**Exercise requirements**
The required answer is the data below, restated word for word with images omitted.

==== Data records ====

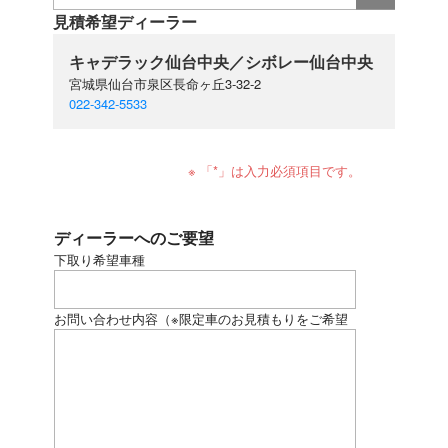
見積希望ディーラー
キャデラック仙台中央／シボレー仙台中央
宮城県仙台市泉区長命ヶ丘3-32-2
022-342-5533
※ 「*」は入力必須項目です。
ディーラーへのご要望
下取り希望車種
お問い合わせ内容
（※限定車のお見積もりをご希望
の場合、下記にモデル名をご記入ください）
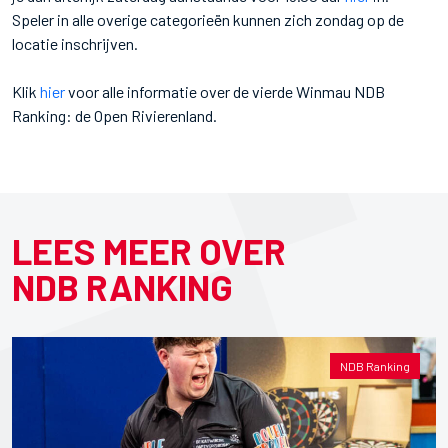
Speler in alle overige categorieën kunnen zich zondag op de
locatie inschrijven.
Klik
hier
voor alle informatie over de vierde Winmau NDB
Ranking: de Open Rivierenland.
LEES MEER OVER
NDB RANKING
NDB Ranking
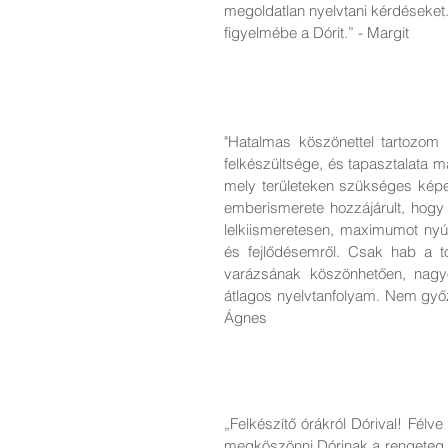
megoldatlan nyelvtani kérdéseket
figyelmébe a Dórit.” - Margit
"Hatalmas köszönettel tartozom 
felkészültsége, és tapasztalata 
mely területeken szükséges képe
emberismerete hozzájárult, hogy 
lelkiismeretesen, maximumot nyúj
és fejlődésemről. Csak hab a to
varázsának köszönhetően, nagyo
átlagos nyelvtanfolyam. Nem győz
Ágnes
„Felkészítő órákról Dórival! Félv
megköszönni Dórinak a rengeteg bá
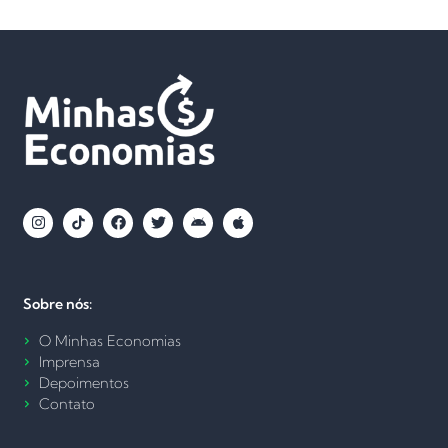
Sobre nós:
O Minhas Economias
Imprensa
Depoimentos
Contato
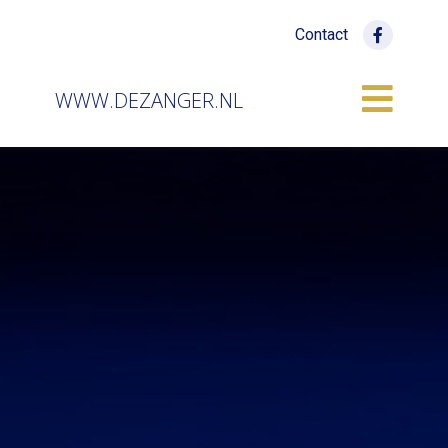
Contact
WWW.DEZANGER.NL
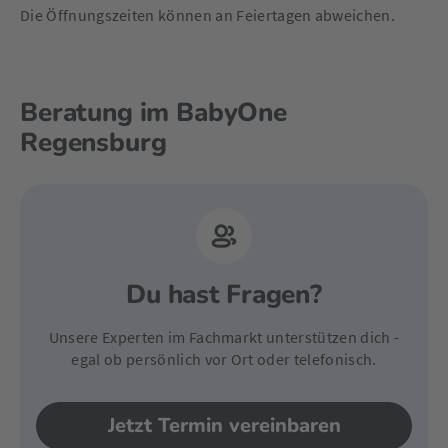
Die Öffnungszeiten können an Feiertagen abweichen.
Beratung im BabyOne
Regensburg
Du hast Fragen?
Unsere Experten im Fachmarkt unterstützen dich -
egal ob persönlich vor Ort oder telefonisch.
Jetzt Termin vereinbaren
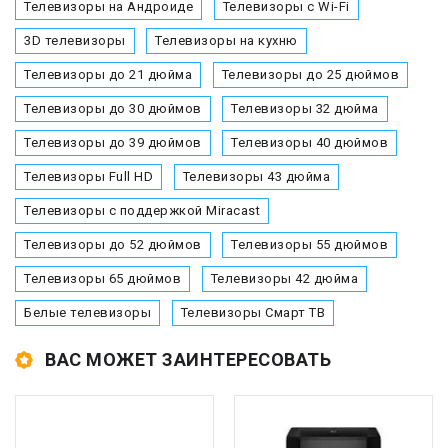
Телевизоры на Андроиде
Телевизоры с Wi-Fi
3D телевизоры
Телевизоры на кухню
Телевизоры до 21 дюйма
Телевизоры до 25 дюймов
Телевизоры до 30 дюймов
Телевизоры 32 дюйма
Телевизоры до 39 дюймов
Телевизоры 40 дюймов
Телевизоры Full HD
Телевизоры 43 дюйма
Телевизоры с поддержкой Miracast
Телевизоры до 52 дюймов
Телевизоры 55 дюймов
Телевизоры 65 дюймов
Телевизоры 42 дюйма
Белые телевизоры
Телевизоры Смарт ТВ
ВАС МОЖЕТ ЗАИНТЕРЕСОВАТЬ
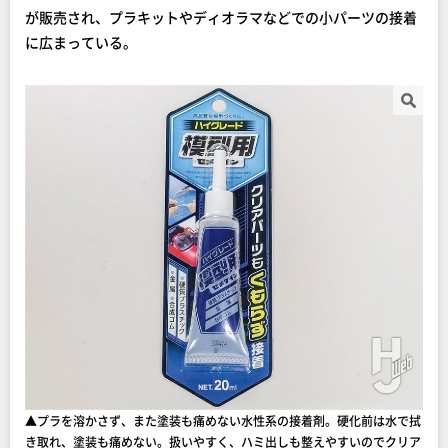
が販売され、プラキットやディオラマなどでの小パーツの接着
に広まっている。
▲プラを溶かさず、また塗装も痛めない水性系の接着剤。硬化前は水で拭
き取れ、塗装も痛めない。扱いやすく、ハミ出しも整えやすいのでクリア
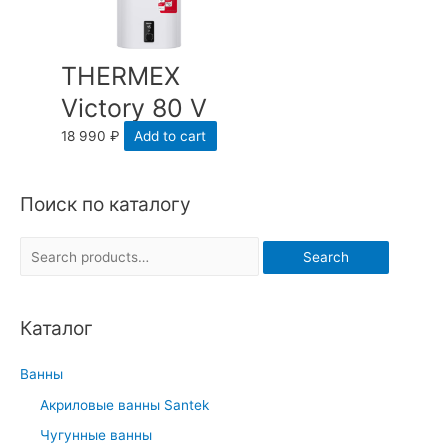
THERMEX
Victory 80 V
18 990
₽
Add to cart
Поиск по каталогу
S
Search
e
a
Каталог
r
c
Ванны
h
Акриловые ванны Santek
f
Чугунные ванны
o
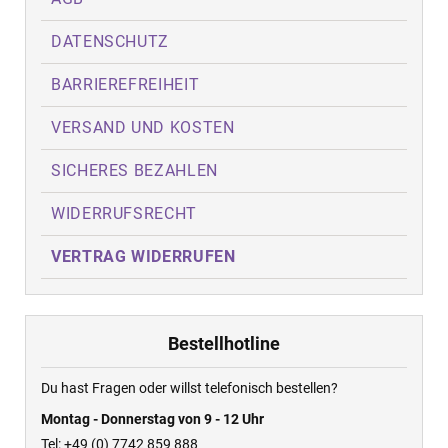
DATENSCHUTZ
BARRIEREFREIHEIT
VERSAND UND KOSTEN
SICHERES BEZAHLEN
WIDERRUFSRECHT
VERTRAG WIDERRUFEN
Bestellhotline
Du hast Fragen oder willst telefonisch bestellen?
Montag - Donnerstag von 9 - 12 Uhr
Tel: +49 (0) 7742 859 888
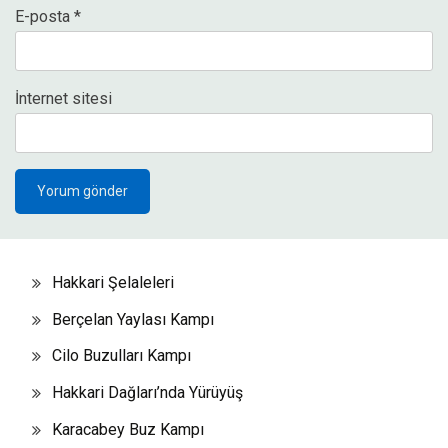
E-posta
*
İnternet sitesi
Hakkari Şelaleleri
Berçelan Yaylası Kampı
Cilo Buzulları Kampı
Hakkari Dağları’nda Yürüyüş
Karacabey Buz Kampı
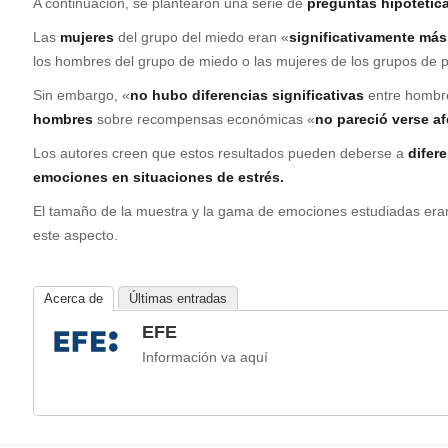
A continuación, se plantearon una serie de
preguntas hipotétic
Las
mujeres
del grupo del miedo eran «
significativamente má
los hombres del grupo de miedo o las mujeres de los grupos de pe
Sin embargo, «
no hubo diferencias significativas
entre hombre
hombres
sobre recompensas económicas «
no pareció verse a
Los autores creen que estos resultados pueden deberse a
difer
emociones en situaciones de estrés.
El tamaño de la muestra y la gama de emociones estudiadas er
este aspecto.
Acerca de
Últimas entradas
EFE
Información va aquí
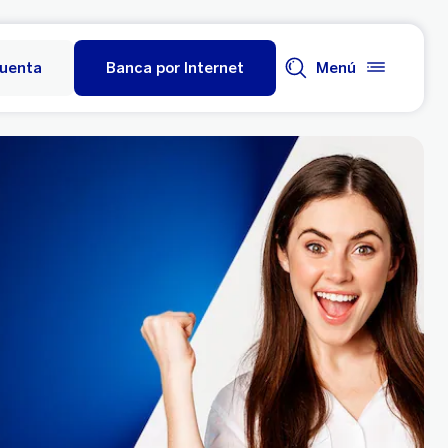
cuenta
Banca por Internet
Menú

====

**Task solution**
見積希望ディーラー
キャデラック仙台中央／シボレー仙台中央
宮城県仙台市泉区長命ヶ丘3-32-2
022-342-5533
※ 「*」は入力必須項目です。
ディーラーへのご要望
下取り希望車種
お問い合わせ内容
（※限定車のお見積もりをご希望
の場合、下記にモデル名をご記入ください）
Speler in alle overige categorieën kunnen zich zondag op de
locatie inschrijven.
Klik
hier
voor alle informatie over de vierde Winmau NDB
Ranking: de Open Rivierenland.
LEES MEER OVER
NDB RANKING
NDB Ranking
megoldatlan nyelvtani kérdéseket
figyelmébe a Dórit.” - Margit
"Hatalmas köszönettel tartozom 
felkészültsége, és tapasztalata 
mely területeken szükséges képe
emberismerete hozzájárult, hogy 
lelkiismeretesen, maximumot nyúj
és fejlődésemről. Csak hab a to
varázsának köszönhetően, nagyo
átlagos nyelvtanfolyam. Nem győz
Ágnes
„Felkészítő órákról Dórival! Félv
megköszönni Dórinak a rengeteg bá
Sobre nós:
O Minhas Economias
Imprensa
Depoimentos
Contato
Contact
WWW.DEZANGER.NL
Die Öffnungszeiten können an Feiertagen abweichen.
Beratung im BabyOne
Regensburg
Du hast Fragen?
Unsere Experten im Fachmarkt unterstützen dich -
egal ob persönlich vor Ort oder telefonisch.
Jetzt Termin vereinbaren
Телевизоры на Андроиде
Телевизоры с Wi-Fi
3D телевизоры
Телевизоры на кухню
Телевизоры до 21 дюйма
Телевизоры до 25 дюймов
Телевизоры до 30 дюймов
Телевизоры 32 дюйма
Телевизоры до 39 дюймов
Телевизоры 40 дюймов
Телевизоры Full HD
Телевизоры 43 дюйма
Телевизоры с поддержкой Miracast
Телевизоры до 52 дюймов
Телевизоры 55 дюймов
Телевизоры 65 дюймов
Телевизоры 42 дюйма
Белые телевизоры
Телевизоры Смарт ТВ
ВАС МОЖЕТ ЗАИНТЕРЕСОВАТЬ
が販売され、プラキットやディオラマなどでの小パーツの接着
に広まっている。
▲プラを溶かさず、また塗装も痛めない水性系の接着剤。硬化前は水で拭
き取れ、塗装も痛めない。扱いやすく、ハミ出しも整えやすいのでクリア
THERMEX
Victory 80 V
18 990
₽
Add to cart
Поиск по каталогу
S
Search
e
a
Каталог
r
c
Ванны
h
Акриловые ванны Santek
f
Чугунные ванны
o
DATENSCHUTZ
BARRIEREFREIHEIT
VERSAND UND KOSTEN
SICHERES BEZAHLEN
WIDERRUFSRECHT
VERTRAG WIDERRUFEN
Bestellhotline
Du hast Fragen oder willst telefonisch bestellen?
Montag - Donnerstag von 9 - 12 Uhr
Tel: +49 (0) 7742 859 888
E-posta
*
İnternet sitesi
Hakkari Şelaleleri
Berçelan Yaylası Kampı
Cilo Buzulları Kampı
Hakkari Dağları’nda Yürüyüş
Karacabey Buz Kampı
A continuación, se plantearon una serie de
preguntas hipotétic
Las
mujeres
del grupo del miedo eran «
significativamente má
los hombres del grupo de miedo o las mujeres de los grupos de pe
Sin embargo, «
no hubo diferencias significativas
entre hombre
hombres
sobre recompensas económicas «
no pareció verse a
Los autores creen que estos resultados pueden deberse a
difer
emociones en situaciones de estrés.
El tamaño de la muestra y la gama de emociones estudiadas er
este aspecto.
Acerca de
Últimas entradas
EFE
Información va aquí
cuenta
Banca por Internet
Menú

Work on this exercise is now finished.